CMTC/Syndrom Van Lohuizena, znany również jako Cutis Marmorata Telangiectatica Congenita, to rzadkie, wrodzone zaburzenie naczyniowe skóry. Przyczyny tego zespołu nie są do końca poznane, ale uważa się, że jest on spowodowany mutacją genetyczną. Choroba ta jest dziedziczona w sposób autosomalny dominujący, co oznacza, że wystarczy jedna zmieniona kopia genu, aby osoba była dotknięta tym zespołem.
Objawy CMTC/Syndromu Van Lohuizena obejmują marmurkowate przebarwienia skóry, teleangiektazje (poszerzone naczynia krwionośne), opóźniony rozwój psychoruchowy, wady serca, kończyny o nierównym rozwoju, a także problemy z układem nerwowym i hormonalnym.

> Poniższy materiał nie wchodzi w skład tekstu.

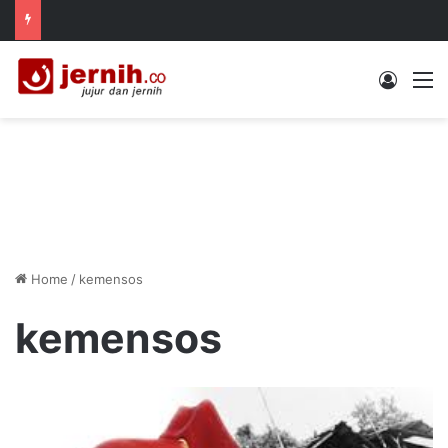
Log In
M
Home
/
kemensos
kemensos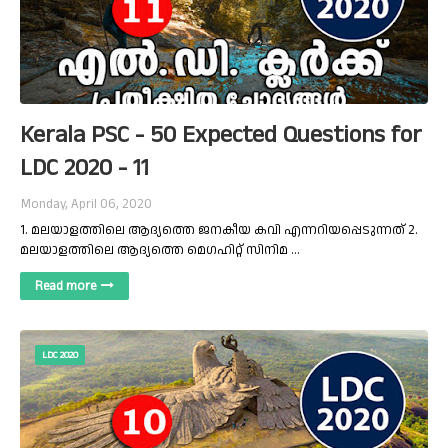
Kerala PSC - 50 Expected Questions for
LDC 2020 - 11
Monday, April 06, 2020
1. മലയാളത്തിലെ ആദ്യത്തെ ജനകീയ കവി എന്നറിയപ്പെടുന്നത് 2.
മലയാളത്തിലെ ആദ്യത്തെ മെഗഹിറ്റ് സിനിമ …
Read more
LDC 2020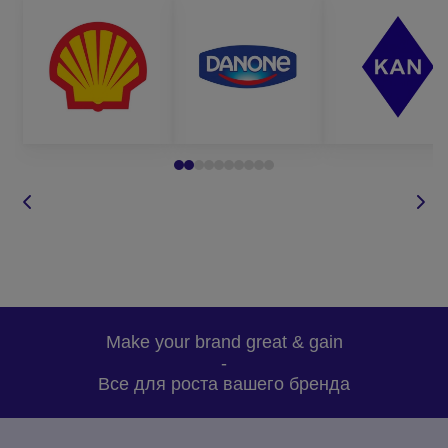
Make your brand great & gain
-
Все для роста вашего бренда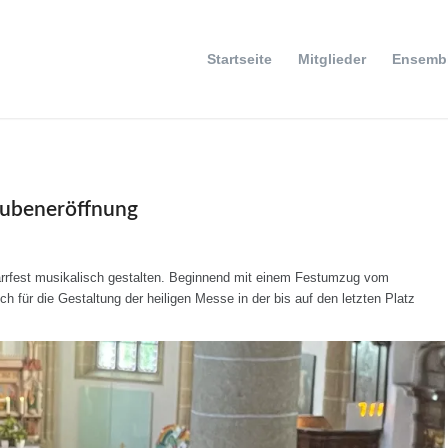
Startseite
Mitglieder
Ensemb
tubeneröffnung
arrfest musikalisch gestalten. Beginnend mit einem Festumzug vom
ch für die Gestaltung der heiligen Messe in der bis auf den letzten Platz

Diagnoza opiera się na obserwacji objawów klinicznych oraz badaniach genetycznych. Nie ma specyficznej terapii dla CMTC/Syndromu Van Lohuizena, leczenie jest objawowe i ma na celu minimalizowanie objawów i poprawę jakości życia pacjenta.
Ważne jest, aby osoby dotknięte tym zespołem otrzymały wsparcie psychologiczne i medyczne, aby radzić sobie z wyzwaniami związanymi z tą chorobą.